EXERCISE: Once every line below has been checked for "their", give only the number of lines that have it.

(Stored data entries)
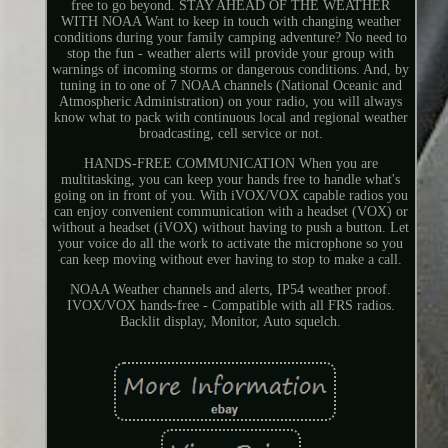
free to go beyond. STAY AHEAD OF THE WEATHER
WITH NOAA Want to keep in touch with changing weather
conditions during your family camping adventure? No need to
stop the fun - weather alerts will provide your group with
warnings of incoming storms or dangerous conditions. And, by
tuning in to one of 7 NOAA channels (National Oceanic and
Atmospheric Administration) on your radio, you will always
know what to pack with continuous local and regional weather
broadcasting, cell service or not.
HANDS-FREE COMMUNICATION When you are
multitasking, you can keep your hands free to handle what's
going on in front of you. With iVOX/VOX capable radios you
can enjoy convenient communication with a headset (VOX) or
without a headset (iVOX) without having to push a button. Let
your voice do all the work to activate the microphone so you
can keep moving without ever having to stop to make a call.
NOAA Weather channels and alerts, IP54 weather proof.
IVOX/VOX hands-free - Compatible with all FRS radios.
Backlit display, Monitor, Auto squelch.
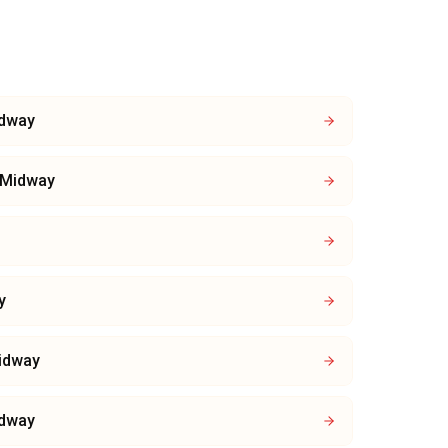
dway
Midway
y
idway
dway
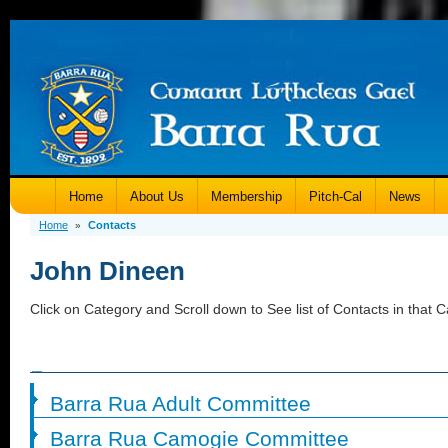
Home
About Us
Membership
Pitch-Cal
News
Home
Contacts
»
John Dineen
Click on Category and Scroll down to See list of Contacts in that C
Barra Rua Adult Committee
Barra Rua Camogie Committee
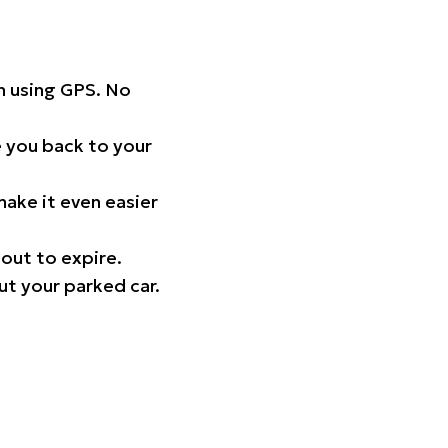
on using GPS. No
 you back to your
ake it even easier
out to expire.
ut your parked car.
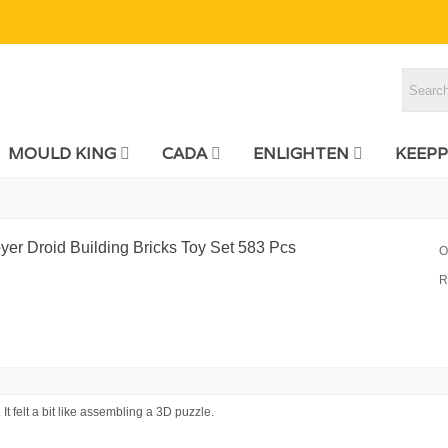
MOULD KING
CADA
ENLIGHTEN
KEEPP
er Droid Building Bricks Toy Set 583 Pcs
O
R
It felt a bit like assembling a 3D puzzle.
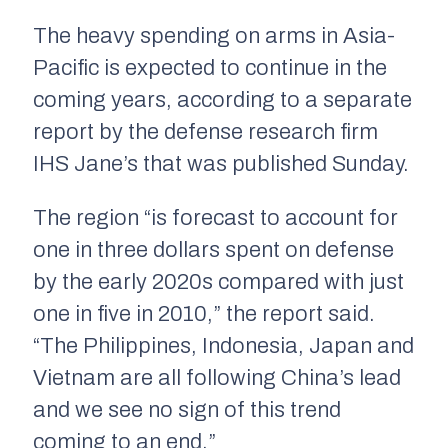
The heavy spending on arms in Asia-
Pacific is expected to continue in the
coming years, according to a separate
report by the defense research firm
IHS Jane’s that was published Sunday.
The region “is forecast to account for
one in three dollars spent on defense
by the early 2020s compared with just
one in five in 2010,” the report said.
“The Philippines, Indonesia, Japan and
Vietnam are all following China’s lead
and we see no sign of this trend
coming to an end.”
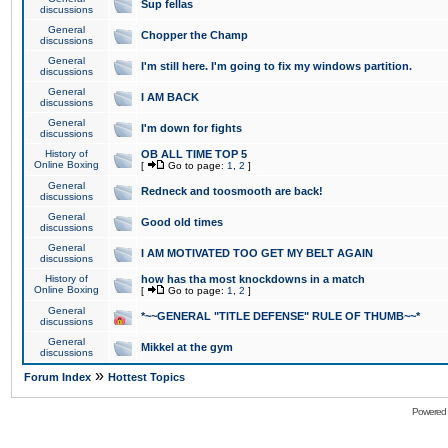
Sup fellas
discussions
General
Chopper the Champ
discussions
General
I'm still here. I'm going to fix my windows partition.
discussions
General
I AM BACK
discussions
General
I'm down for fights
discussions
History of
OB ALL TIME TOP 5
Online Boxing
[
Go to page:
1
,
2
]
General
Redneck and toosmooth are back!
discussions
General
Good old times
discussions
General
I AM MOTIVATED TOO GET MY BELT AGAIN
discussions
History of
how has tha most knockdowns in a match
Online Boxing
[
Go to page:
1
,
2
]
General
*~~GENERAL "TITLE DEFENSE" RULE OF THUMB~~*
discussions
General
Mikkel at the gym
discussions
»
Forum Index
Hottest Topics
Powered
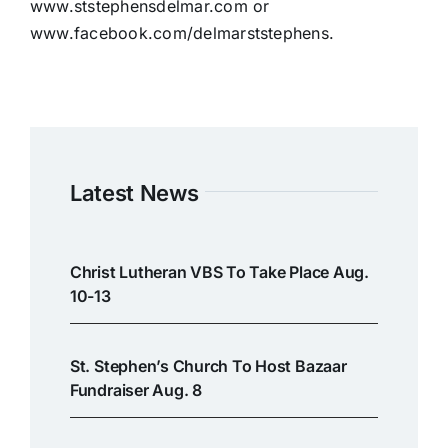
www.ststephensdelmar.com or
www.facebook.com/delmarststephens.
Latest News
Christ Lutheran VBS To Take Place Aug.
10-13
St. Stephen’s Church To Host Bazaar
Fundraiser Aug. 8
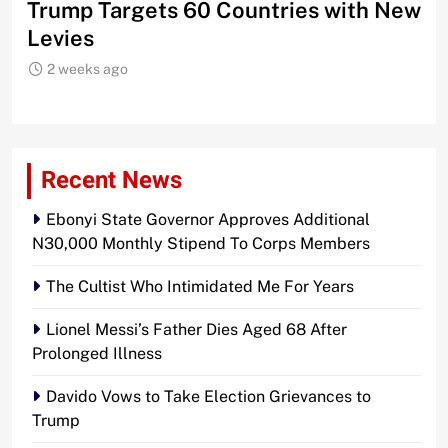
Trump Targets 60 Countries with New
Sh
Levies
2 weeks ago
Recent News
Ebonyi State Governor Approves Additional
N30,000 Monthly Stipend To Corps Members
The Cultist Who Intimidated Me For Years
Lionel Messi’s Father Dies Aged 68 After
Prolonged Illness
Davido Vows to Take Election Grievances to
Trump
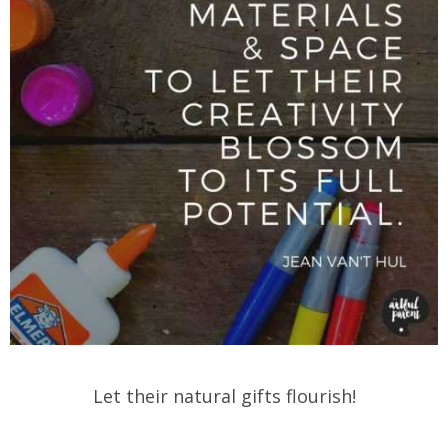
Let their natural gifts flourish!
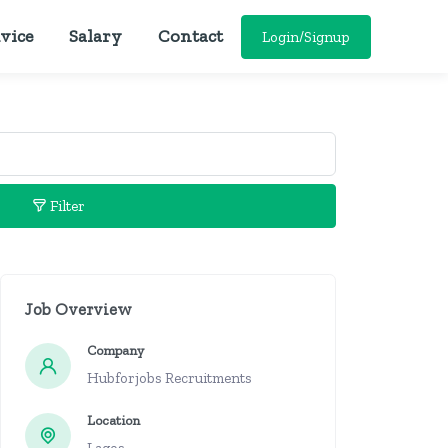
vice
Salary
Contact
Login/Signup
Filter
Job Overview
Company
Hubforjobs Recruitments
Location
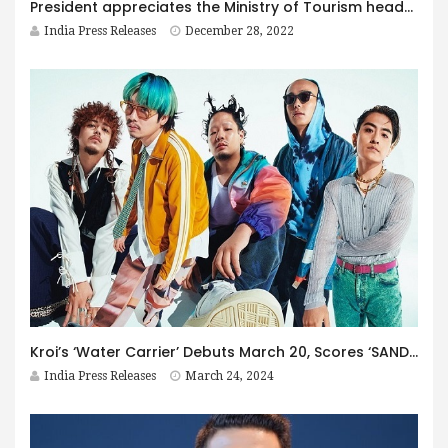
President appreciates the Ministry of Tourism headed by Shri G. Kishan Reddy for boosting the spiritual and cultural tourism by developing pilgrimage sites
India Press Releases
December 28, 2022
Kroi’s ‘Water Carrier’ Debuts March 20, Scores ‘SAND LAND’ Theme & Free Wallpaper for Fans!
India Press Releases
March 24, 2024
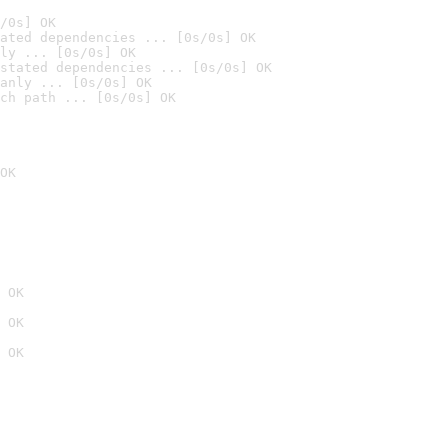
/0s] OK
ated dependencies ... [0s/0s] OK
ly ... [0s/0s] OK
stated dependencies ... [0s/0s] OK
anly ... [0s/0s] OK
ch path ... [0s/0s] OK
OK
 OK
 OK
 OK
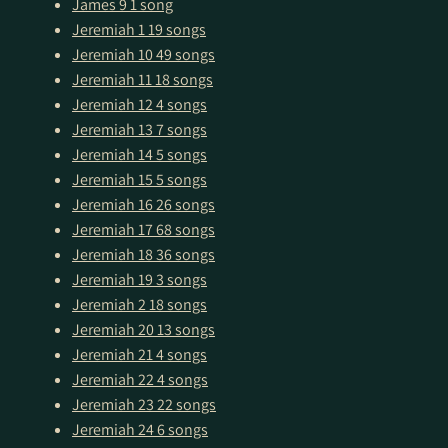
James 9
1 song
Jeremiah 1
19 songs
Jeremiah 10
49 songs
Jeremiah 11
18 songs
Jeremiah 12
4 songs
Jeremiah 13
7 songs
Jeremiah 14
5 songs
Jeremiah 15
5 songs
Jeremiah 16
26 songs
Jeremiah 17
68 songs
Jeremiah 18
36 songs
Jeremiah 19
3 songs
Jeremiah 2
18 songs
Jeremiah 20
13 songs
Jeremiah 21
4 songs
Jeremiah 22
4 songs
Jeremiah 23
22 songs
Jeremiah 24
6 songs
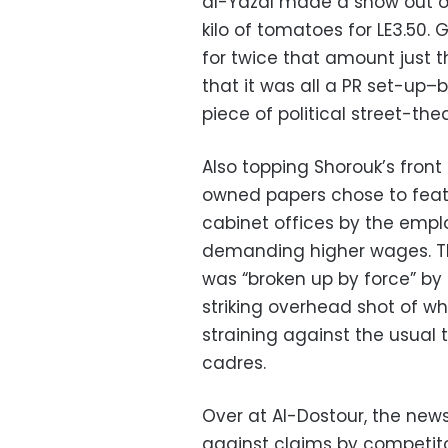
al-Yazal made a show out o
kilo of tomatoes for LE3.50. 
for twice that amount just t
that it was all a PR set-up–b
piece of political street-thea
Also topping Shorouk’s front
owned papers chose to feat
cabinet offices by the emplo
demanding higher wages. Th
was “broken up by force” by 
striking overhead shot of w
straining against the usual t
cadres.
Over at Al-Dostour, the ne
against claims by competitor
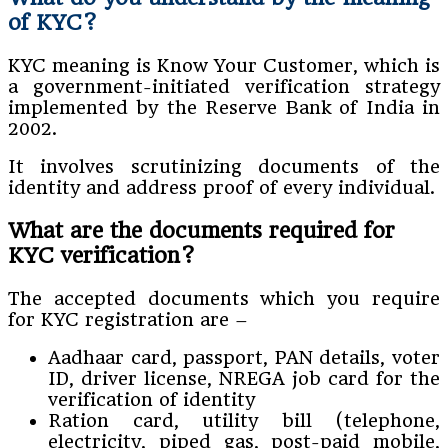
of KYC?
KYC meaning is Know Your Customer, which is
a government-initiated verification strategy
implemented by the Reserve Bank of India in
2002.
It involves scrutinizing documents of the
identity and address proof of every individual.
What are the documents required for
KYC verification?
The accepted documents which you require
for KYC registration are –
Aadhaar card, passport, PAN details, voter
ID, driver license, NREGA job card for the
verification of identity
Ration card, utility bill (telephone,
electricity, piped gas, post-paid mobile,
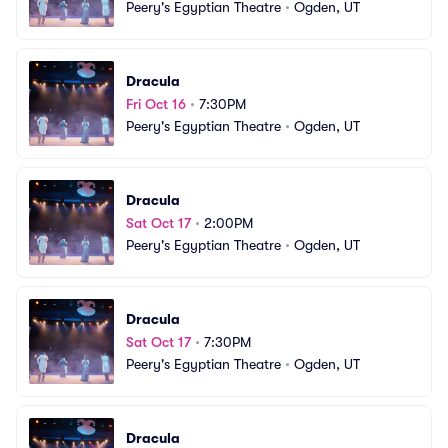
Peery's Egyptian Theatre
•
Ogden, UT
Dracula
Fri Oct 16
•
7:30PM
Peery's Egyptian Theatre
•
Ogden, UT
Dracula
Sat Oct 17
•
2:00PM
Peery's Egyptian Theatre
•
Ogden, UT
Dracula
Sat Oct 17
•
7:30PM
Peery's Egyptian Theatre
•
Ogden, UT
Dracula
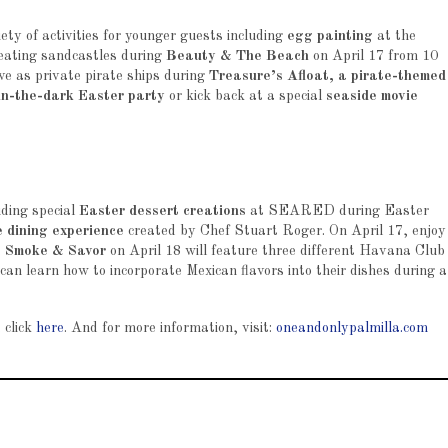
ty of activities for younger guests including
egg painting
at the
reating sandcastles during
Beauty & The Beach
on April 17 from 10
ve as private pirate ships during
Treasure’s Afloat, a pirate-themed
in-the-dark Easter party
or kick back at a special
seaside movie
uding special
Easter dessert creations
at SEARED during Easter
e dining experience
created by Chef Stuart Roger. On April 17, enjoy
.
Smoke & Savor
on April 18 will feature three different Havana Club
an learn how to incorporate Mexican flavors into their dishes during a
 click
here
. And for more information, visit:
oneandonlypalmilla.com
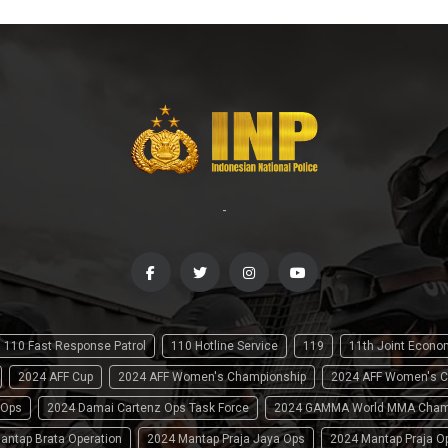
-
110 Fast Response Patrol
110 Hotline Service
119
11th Joint Econ
2024 AFF Cup
2024 AFF Women's Championship
2024 AFF Women's C
 Ops
2024 Damai Cartenz Ops Task Force
2024 GAMMA World MMA Cham
antap Brata Operation
2024 Mantap Praja Jaya Ops
2024 Mantap Praja O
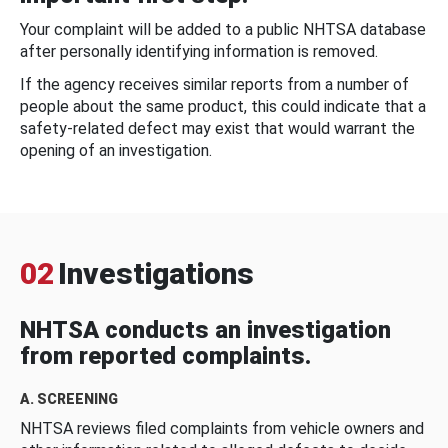
Your complaint will be added to a public NHTSA database
after personally identifying information is removed.
If the agency receives similar reports from a number of
people about the same product, this could indicate that a
safety-related defect may exist that would warrant the
opening of an investigation.
02
Investigations
NHTSA conducts an investigation
from reported complaints.
A. SCREENING
NHTSA reviews filed complaints from vehicle owners and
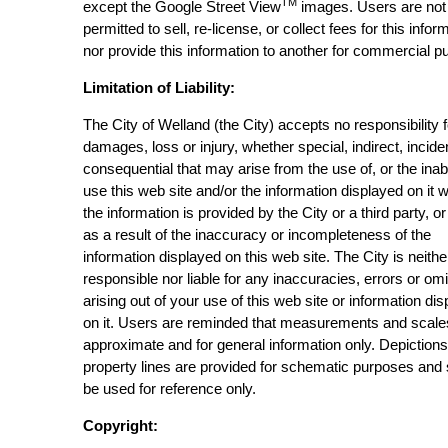
TM
except the Google Street View
images. Users are not
permitted to sell, re-license, or collect fees for this infor
nor provide this information to another for commercial p
Limitation of Liability:
The City of Welland (the City) accepts no responsibility 
damages, loss or injury, whether special, indirect, incide
consequential that may arise from the use of, or the inabi
use this web site and/or the information displayed on it 
the information is provided by the City or a third party, or
as a result of the inaccuracy or incompleteness of the
information displayed on this web site. The City is neithe
responsible nor liable for any inaccuracies, errors or om
arising out of your use of this web site or information di
on it. Users are reminded that measurements and scale
approximate and for general information only. Depictions
property lines are provided for schematic purposes and
be used for reference only.
Copyright:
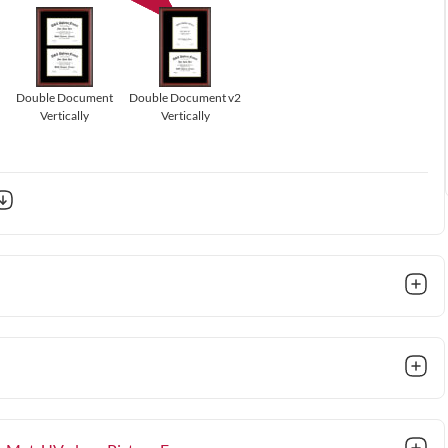
Double Document
Double Document v2
Vertically
Vertically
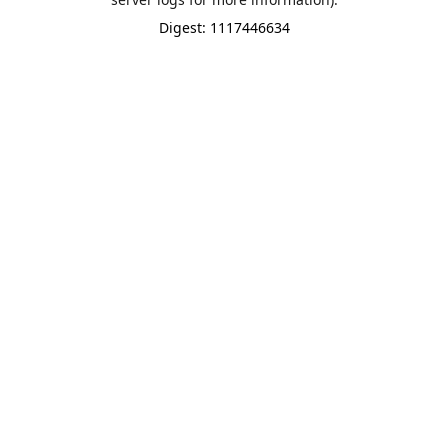
Digest: 1117446634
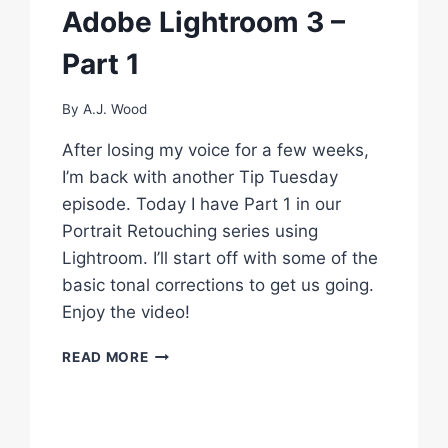
Adobe Lightroom 3 –
CREATE
CONTENT
Part 1
#3
By
A.J. Wood
After losing my voice for a few weeks,
I’m back with another Tip Tuesday
episode. Today I have Part 1 in our
Portrait Retouching series using
Lightroom. I’ll start off with some of the
basic tonal corrections to get us going.
Enjoy the video!
RETOUCH
READ MORE
A
PHOTO
USING
ADOBE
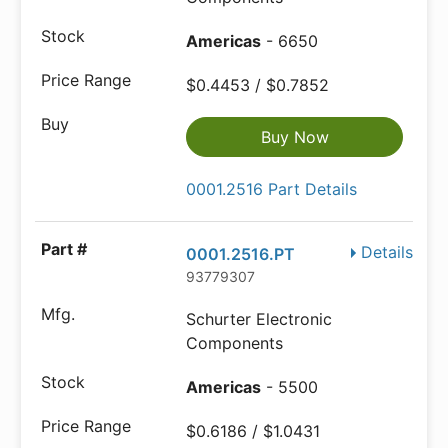
Americas
- 6650
$0.4453 / $0.7852
Buy Now
0001.2516 Part Details
Details
0001.2516.PT
93779307
Schurter Electronic
Components
Americas
- 5500
$0.6186 / $1.0431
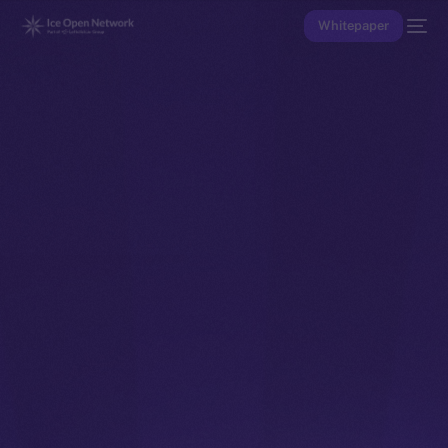
Whitepaper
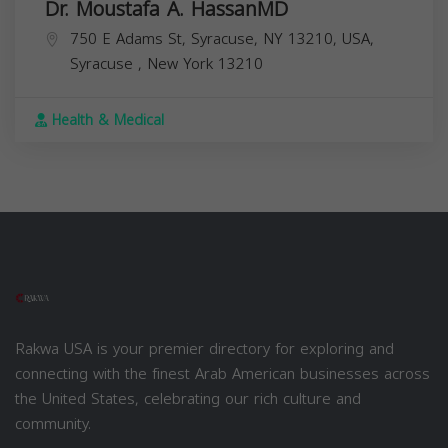
Dr. Moustafa A. HassanMD
750 E Adams St, Syracuse, NY 13210, USA,
Syracuse
,
New York
13210
Health & Medical
Rakwa USA is your premier directory for exploring and
connecting with the finest Arab American businesses across
the United States, celebrating our rich culture and
community.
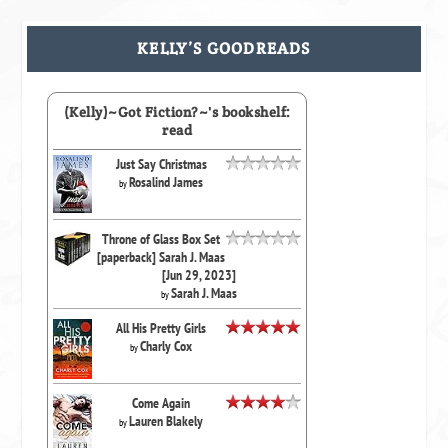
KELLY’S GOODREADS
(Kelly)~Got Fiction?~'s bookshelf:
read
Just Say Christmas
Rosalind James
by
Throne of Glass Box Set
[paperback] Sarah J. Maas
[Jun 29, 2023]
Sarah J. Maas
by
All His Pretty Girls
Charly Cox
by
Come Again
Lauren Blakely
by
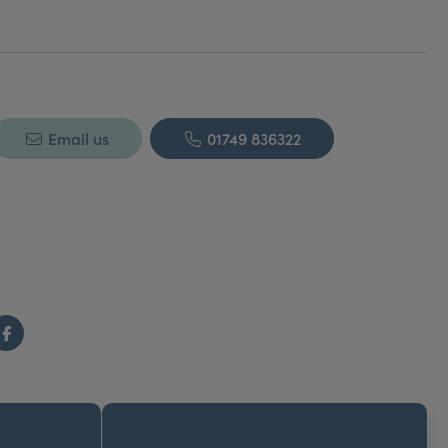
itor of Aesthetic Medicine Magazine 2004-2007.
Email us
01749 836322
Facebook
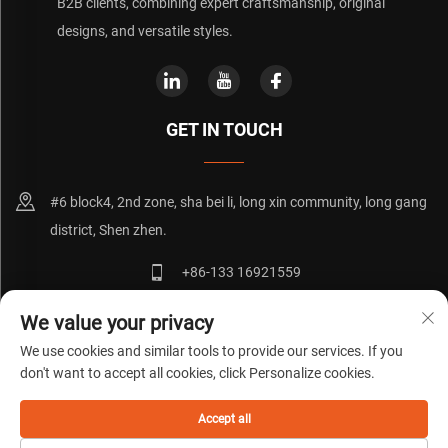
B2B clients, combining expert craftsmanship, original
designs, and versatile styles.
GET IN TOUCH
#6 block4, 2nd zone, sha bei li, long xin community, long gang
district, Shen zhen.
+86-133 16921559
[email protected]
We value your privacy
We use cookies and similar tools to provide our services. If you
don't want to accept all cookies, click Personalize cookies.
Copyright © 粤ICP备20072271号
Privacy Policy
Blog
Accept all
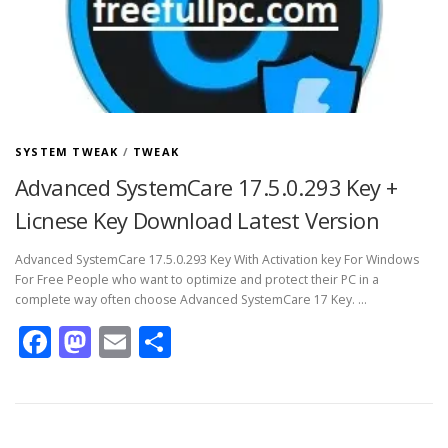
SYSTEM TWEAK
/
TWEAK
Advanced SystemCare 17.5.0.293 Key +
Licnese Key Download Latest Version
Advanced SystemCare 17.5.0.293 Key With Activation key For Windows
For Free People who want to optimize and protect their PC in a
complete way often choose Advanced SystemCare 17 Key. …
Facebook
Mastodon
Email
Share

WRITTEN REPLY: 3